Now that Aqua and Terra will begin drifting from their original orbits, VIIRS will extend the data records MODIS continued from the heritage sensors like the AVHRR and SeaWiFS.
“The MODIS instrument was meant as a research instrument that would be used to develop the next operational NOAA instrument,” said Wolfe. “The idea was NASA would build a research instrument, identify what you can do with it, and then NOAA would either build a similar instrument or then use that information to decide what the next-generation instrument would be. That instrument is VIIRS.”
Differences Large and Small
Although VIIRS and MODIS fulfill the same role and serve the same function, they have notable differences. VIIRS has fewer spectral bands—22 to MODIS’ 36, a more consistent spatial resolution throughout a scan, and offers finer overall resolution with 15 bands at 750 meters and seven bands at 375 meters. Just how significant these differences are depends on the capabilities required by each Earth science discipline.
“In terms of aerosols, VIIRS is not really missing anything that MODIS had with the exception of the water vapor band around 940 nanometers,” said Dr. Robert Levy, Research Physical Scientist, Climate & Radiation Laboratory and Lead Dark Target aerosol retrieval algorithm team. “It lacks a couple of thermal infrared bands used in tests, which we call cloud masking, where we use different bands, like thermal infrared, and different combinations of ratios in different bands to differentiate between clouds and other phenomena. So, the cloud masking is a little bit weaker for VIIRS and we can see that. It creates a little bit more noise in the product.”
The reduced number of bands with VIIRS presents challenges for the ocean color community as well.
“VIIRS is missing some channels in the red [wavelength of light] and without them we can’t measure the phytoplankton chlorophyll fluorescence signal, which is a valuable indicator of phytoplankton health and nutrient stress,” said Franz.
However, he acknowledged that these limitations can be overcome with data from other missions.
“For the ocean color community, we expect to fill this gap in the red wavelength, and to gain a much deeper understanding of phytoplankton community structure, with the launch of the upcoming PACE mission,” said Franz. “That mission is going to provide the first global hyperspectral measurements of ocean color, so [it] will have all the spectral channels that we could possibly want. It’s also worth mentioning that, unlike PACE, both MODIS and VIIRS are somewhat limited from an ocean color perspective in that they don’t tilt. PACE is designed for ocean color, with tilt capabilities to avoid sun glint (i.e., the mirror-like reflection of the Sun from the ocean surface), which we generally can’t process through to retrieve the ocean color signal.”

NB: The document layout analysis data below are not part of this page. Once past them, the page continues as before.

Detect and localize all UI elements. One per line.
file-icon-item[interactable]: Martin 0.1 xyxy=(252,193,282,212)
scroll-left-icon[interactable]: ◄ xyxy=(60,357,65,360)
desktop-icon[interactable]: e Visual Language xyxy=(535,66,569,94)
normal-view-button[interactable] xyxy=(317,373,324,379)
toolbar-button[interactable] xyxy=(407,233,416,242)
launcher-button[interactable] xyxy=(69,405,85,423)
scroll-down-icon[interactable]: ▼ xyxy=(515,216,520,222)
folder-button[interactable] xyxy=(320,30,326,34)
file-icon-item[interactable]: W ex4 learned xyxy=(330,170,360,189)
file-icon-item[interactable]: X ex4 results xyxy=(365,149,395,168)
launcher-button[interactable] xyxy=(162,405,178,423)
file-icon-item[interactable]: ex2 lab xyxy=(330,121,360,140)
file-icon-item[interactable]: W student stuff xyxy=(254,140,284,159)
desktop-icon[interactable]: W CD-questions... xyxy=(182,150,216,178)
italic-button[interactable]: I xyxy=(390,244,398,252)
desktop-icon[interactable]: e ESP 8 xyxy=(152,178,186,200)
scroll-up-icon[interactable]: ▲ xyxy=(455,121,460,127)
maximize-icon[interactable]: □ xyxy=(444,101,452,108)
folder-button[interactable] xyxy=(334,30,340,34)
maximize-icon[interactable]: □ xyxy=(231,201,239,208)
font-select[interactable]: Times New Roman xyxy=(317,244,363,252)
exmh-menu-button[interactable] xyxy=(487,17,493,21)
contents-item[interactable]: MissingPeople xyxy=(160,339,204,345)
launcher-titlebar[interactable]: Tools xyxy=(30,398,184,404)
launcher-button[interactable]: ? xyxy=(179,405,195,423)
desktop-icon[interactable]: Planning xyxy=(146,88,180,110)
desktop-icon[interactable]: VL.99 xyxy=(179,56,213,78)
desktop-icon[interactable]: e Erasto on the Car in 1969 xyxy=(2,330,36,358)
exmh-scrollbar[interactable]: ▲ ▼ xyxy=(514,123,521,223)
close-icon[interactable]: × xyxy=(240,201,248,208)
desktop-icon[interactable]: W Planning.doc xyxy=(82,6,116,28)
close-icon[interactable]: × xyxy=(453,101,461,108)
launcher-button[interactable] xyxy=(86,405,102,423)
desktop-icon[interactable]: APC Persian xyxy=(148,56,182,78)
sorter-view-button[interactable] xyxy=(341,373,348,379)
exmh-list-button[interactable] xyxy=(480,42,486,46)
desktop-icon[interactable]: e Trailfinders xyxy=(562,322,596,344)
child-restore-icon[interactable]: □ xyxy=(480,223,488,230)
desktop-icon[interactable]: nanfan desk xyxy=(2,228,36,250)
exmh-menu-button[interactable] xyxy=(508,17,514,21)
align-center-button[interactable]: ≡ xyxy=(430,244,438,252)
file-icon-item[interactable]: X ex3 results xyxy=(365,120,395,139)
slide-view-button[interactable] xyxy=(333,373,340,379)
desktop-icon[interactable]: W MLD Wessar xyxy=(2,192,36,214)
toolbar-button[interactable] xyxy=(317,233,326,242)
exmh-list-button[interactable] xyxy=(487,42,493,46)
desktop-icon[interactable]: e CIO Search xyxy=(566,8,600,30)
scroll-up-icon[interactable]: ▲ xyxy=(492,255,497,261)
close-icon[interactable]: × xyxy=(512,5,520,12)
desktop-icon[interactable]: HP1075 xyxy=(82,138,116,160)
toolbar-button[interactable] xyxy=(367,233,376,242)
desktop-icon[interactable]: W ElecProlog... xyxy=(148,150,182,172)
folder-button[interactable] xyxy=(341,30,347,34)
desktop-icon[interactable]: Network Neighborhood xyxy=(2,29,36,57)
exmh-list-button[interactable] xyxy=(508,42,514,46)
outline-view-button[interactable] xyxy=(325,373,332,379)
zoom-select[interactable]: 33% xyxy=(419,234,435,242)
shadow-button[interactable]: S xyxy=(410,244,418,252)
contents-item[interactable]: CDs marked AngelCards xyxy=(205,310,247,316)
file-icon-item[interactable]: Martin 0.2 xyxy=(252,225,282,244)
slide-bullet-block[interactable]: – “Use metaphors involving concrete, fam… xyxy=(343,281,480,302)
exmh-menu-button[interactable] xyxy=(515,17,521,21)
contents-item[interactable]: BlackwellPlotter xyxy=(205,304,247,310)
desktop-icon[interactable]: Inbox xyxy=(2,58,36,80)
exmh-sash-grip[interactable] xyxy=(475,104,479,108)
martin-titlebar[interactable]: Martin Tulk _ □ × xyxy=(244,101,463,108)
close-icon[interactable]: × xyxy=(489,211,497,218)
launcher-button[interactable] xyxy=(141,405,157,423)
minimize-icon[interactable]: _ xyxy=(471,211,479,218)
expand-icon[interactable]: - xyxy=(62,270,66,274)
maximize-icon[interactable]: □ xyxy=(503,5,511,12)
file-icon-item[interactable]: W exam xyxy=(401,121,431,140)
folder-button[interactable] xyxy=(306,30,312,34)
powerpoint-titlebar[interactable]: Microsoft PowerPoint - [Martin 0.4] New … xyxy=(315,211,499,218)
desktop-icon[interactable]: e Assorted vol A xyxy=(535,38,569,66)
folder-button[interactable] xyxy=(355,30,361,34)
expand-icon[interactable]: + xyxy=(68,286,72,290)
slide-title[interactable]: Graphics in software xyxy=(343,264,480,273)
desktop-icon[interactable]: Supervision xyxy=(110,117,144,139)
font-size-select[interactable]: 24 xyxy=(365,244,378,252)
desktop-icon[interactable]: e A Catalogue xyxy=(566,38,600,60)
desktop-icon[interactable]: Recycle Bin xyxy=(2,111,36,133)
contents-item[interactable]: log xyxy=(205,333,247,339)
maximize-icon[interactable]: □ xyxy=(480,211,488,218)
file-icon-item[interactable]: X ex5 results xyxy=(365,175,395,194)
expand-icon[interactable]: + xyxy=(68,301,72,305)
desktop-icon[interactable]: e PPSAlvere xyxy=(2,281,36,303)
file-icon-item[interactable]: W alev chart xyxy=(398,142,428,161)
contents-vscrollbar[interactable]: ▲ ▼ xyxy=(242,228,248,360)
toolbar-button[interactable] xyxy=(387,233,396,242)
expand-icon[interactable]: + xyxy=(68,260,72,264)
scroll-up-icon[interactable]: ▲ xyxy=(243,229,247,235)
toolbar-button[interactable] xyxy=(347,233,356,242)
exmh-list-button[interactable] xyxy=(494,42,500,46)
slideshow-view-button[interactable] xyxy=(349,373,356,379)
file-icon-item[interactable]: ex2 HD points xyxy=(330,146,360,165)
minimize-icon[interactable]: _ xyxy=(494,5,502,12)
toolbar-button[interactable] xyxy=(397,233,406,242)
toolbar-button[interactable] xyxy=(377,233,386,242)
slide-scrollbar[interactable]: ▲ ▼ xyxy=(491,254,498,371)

For researchers studying other aspects of the Earth system, such as land processes, VIIRS’ capabilities are an improvement.
“VIIRS has some upgrades that are a major step forward in the state of the art and the state of technology with respect to observations of critical phenomena like wildfires and city lights,” said Román. “The 375-meter channel on VIIRS allows us to detect a larger frequency of thermal anomalies—anomalies not caught by the MODIS thermal channels, which have a coarser resolution.”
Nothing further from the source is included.